## What the task asks
Word for word, copy out the records given below.
(Materials provided)
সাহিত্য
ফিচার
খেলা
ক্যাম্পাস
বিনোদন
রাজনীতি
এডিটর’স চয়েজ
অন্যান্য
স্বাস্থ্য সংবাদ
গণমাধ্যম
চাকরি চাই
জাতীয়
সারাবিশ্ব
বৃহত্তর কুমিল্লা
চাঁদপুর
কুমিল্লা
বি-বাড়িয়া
(End Materials provided)
## Exercise response
সাহিত্য
ফিচার
খেলা
ক্যাম্পাস
বিনোদন
রাজনীতি
এডিটর’স চয়েজ
অন্যান্য
স্বাস্থ্য সংবাদ
গণমাধ্যম
চাকরি চাই
জাতীয়
সারাবিশ্ব
বৃহত্তর কুমিল্লা
চাঁদপুর
কুমিল্লা
বি-বাড়িয়া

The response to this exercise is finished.